Produce word for word the lines of the data below running from the one that has "Federazione Italiana Sport" to the one that has "pietroillarietti@gmail.com", inclusive, and no others.

****************************************

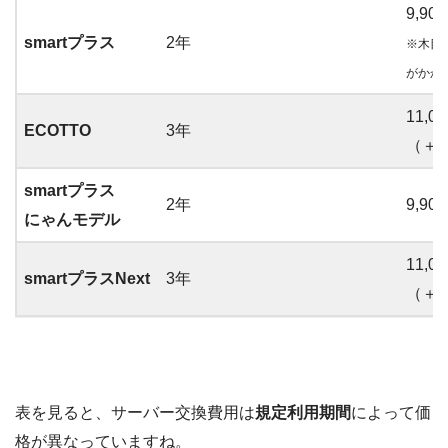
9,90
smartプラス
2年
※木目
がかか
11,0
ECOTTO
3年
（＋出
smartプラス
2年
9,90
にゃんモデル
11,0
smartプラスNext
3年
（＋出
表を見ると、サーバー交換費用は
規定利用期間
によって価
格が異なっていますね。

****************************************

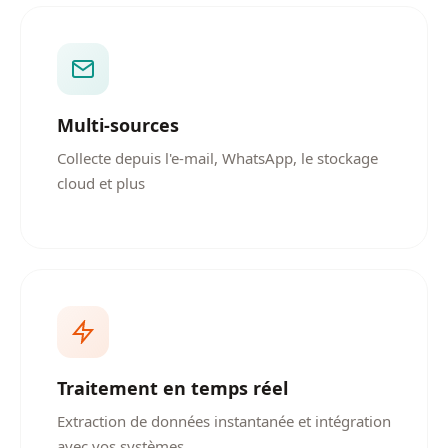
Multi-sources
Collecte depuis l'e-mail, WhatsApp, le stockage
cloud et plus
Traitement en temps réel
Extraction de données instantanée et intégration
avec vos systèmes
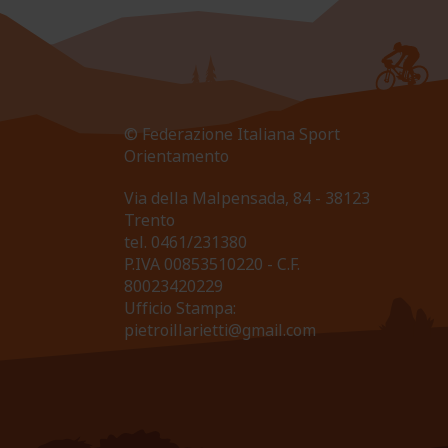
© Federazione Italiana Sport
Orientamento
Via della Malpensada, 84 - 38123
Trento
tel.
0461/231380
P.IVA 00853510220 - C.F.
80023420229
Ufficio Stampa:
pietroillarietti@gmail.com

****************************************

WRITTEN RESPONSE:
© Federazione Italiana Sport
Orientamento
Via della Malpensada, 84 - 38123
Trento
tel.
0461/231380
P.IVA 00853510220 - C.F.
80023420229
Ufficio Stampa:
pietroillarietti@gmail.com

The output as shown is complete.